Work at your profession. Above all, don't think of me. And always
remember that though I am very grateful to you, I cannot love
you--never!"
"That isn't true, Rosa!" I said quietly. "You have invited me into
this carriage simply to lie to me. But you are an indifferent liar--it
is not your forte. My dear child, do you imagine that I cannot see
through your poor little plan? Mrs. Sullivan Smith has been talking to
you, and it has occurred to you that if you cast me off, the anger of
that--that thing may be appeased, and I may be saved from the fate
that overtook Alresca. You were calling on Emmeline to ask her advice
finally, as she appears to be mixed up in this affair. Then, on seeing
me, you decided all of a sudden to take your courage in both hands,
and dismiss me at once. It was heroic of you, Rosa; it was a splendid
sacrifice of your self-respect. But it can't be. Nothing is going to
disturb my love. If I die under some mysterious influence, then I die;
but I shall die loving you, and I shall die absolutely certain that
you love me."
Her breast heaved, and under the carriage rug her hand found mine and
clasped it. We did not look at each other. In a thick voice I called
to the coachman to stop. I got out, and the vehicle passed on. If I
had stayed with her, I should have wept in sight of the whole street.

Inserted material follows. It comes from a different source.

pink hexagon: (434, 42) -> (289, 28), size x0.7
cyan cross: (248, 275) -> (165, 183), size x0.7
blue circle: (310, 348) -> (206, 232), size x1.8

I ate no dinner that evening, but spent the hours in wandering up and
down the long verdurous alleys in the neighborhood of the Arc de
Triomphe. I was sure of Rosa's love, and that thought gave me a
certain invigoration. But to be sure of a woman's love when that love
means torture and death to you is not a complete and perfect
happiness. No, my heart was full of bitterness and despair, and my
mind invaded by a miserable weakness. I pitied myself, and at the
same time I scorned myself. After all, the ghost had no actual power
over me; a ghost cannot stab, cannot throttle, cannot shoot. A ghost
can only act upon the mind, and if the mind is feeble enough to allow
itself to be influenced by an intangible illusion, then-But how futile were such arguments! Whatever the power might be, the
fact that the ghost had indeed a power over me was indisputable. All
day I had felt the spectral sword of it suspended above my head. My
timid footsteps lingering on the way to the hotel sufficiently proved
its power. The experiences of the previous night might be merely
subjective--conceptions of the imagination--but they were no less
real, no less fatal to me on that account.